张君见目的已经达到,便装模作样地说:“我去和保安说说,看他们能不能让你进去。”

段小雅赶紧说:“不用了,说了也是白说。我们去看通宵投票吧。”

张君说:“那怎么行呢,你明天还要上班,干脆去住旅馆吧。那里收费不贵。”

段小雅想了想,觉得也只有这样了,于是两人到了一家旅馆,开了两间房,张君对段小雅说:“小雅,你趁早睡吧,明天还要上班呢。”

段小雅点点头说:“你也趁早睡吧。”

段小雅刚刚睡下没多久,就听到张君在另一间房哎哟哎哟地叫起来。段小雅赶紧走过去,敲了敲房门,问:“张君,你怎么了。”

“我胃有点痛。”张君在房里回答说:“小雅,我没事,你去睡吧。”

段小雅说:“张君,你开开门,我送你去医院。”

张君开了门,又倒在床上痛苦的**起来。

段小雅说:“张君,我送你去医院吧。”

张君本来就没事,胃痛只是他引段小雅到她房间来的计策。

“不用,我吃过药了,再过半个小时就没事了。小雅,你陪我说说话行吗,这样半个小时会过得快一些。”

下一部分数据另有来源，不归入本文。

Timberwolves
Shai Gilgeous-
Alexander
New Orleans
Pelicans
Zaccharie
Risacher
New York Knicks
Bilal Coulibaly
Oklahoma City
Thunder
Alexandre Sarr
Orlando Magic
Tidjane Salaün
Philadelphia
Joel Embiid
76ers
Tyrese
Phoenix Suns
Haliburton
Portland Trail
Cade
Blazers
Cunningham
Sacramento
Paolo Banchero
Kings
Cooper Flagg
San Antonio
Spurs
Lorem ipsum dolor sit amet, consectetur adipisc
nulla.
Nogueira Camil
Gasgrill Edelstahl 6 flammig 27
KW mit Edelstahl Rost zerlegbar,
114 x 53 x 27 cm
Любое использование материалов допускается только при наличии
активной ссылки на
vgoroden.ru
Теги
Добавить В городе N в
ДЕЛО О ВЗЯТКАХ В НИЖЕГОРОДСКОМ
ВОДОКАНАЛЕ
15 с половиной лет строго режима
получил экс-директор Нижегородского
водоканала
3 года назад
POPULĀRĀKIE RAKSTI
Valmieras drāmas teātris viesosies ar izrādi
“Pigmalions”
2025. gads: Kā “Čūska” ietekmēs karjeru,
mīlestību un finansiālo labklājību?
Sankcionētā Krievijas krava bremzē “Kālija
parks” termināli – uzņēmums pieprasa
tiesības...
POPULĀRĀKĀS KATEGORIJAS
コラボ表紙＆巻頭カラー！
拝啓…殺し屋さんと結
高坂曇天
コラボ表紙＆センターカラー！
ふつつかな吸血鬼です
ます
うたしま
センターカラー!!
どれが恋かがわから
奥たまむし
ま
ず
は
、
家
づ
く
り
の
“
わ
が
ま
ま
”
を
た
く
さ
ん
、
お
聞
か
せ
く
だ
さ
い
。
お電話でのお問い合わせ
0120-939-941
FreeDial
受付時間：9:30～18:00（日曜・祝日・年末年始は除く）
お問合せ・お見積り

张君并没等段小雅回答,就开始滔滔不绝地说起来,当然所说的话都是一些热恋中的女孩子爱听的话,他一边说话的时候,一边紧紧的握住段小雅的手。等到他觉得半个小时快要过去的时候,他突然望着段小雅,说:“小雅,你知道吗,你是我这一生中第一个也是最后一个所爱的女人。”

张君说这话的时候,突然低头吻了吻段小雅的额头,他见段小雅并没有反对,又得寸进尺地开始吻她的脸,并一边吻一边不停地重复着低声说:“小雅,我爱你。”

段小雅被他这温柔的攻势感动了,她由开始的被动慢慢地变为主动。张君见他的攻势已经凑效,手也开始不安分起来,却没想到段小雅突然站起来,结束了与他的接吻。这让张君心里多少有点摸不着边际,他问:“小雅,为什么,我爱你。”

他想用这句话感动段小雅,好让她放弃最后的防线。

“那你就好好地爱吧。”

段小雅说完,站了起来。也没等张君说话,就到另一间房里去了。

张君一个人呆在房里,他仔细地想着是那个环节出了问题。以前他正是用这样的手段,让几个女孩子心甘情愿地将自己交给了他。可这一次,段小雅的举动却让他如坠进雾里一般,她先是和他接吻,可又拒绝他进一步的要求。他想了很久,却始终想不出问题出在那里。

“下次吧,下次一定要把事办成。”一个卑鄙下流的想法在他心中产生。

回到房里的段小雅,久久不能入睡,她回忆着和张君的接吻,她甚至想象着有朝一日能和张君结婚,可她是一个很传统的女人,她要将她认为是人生中最美好的东西都留到新婚之夜。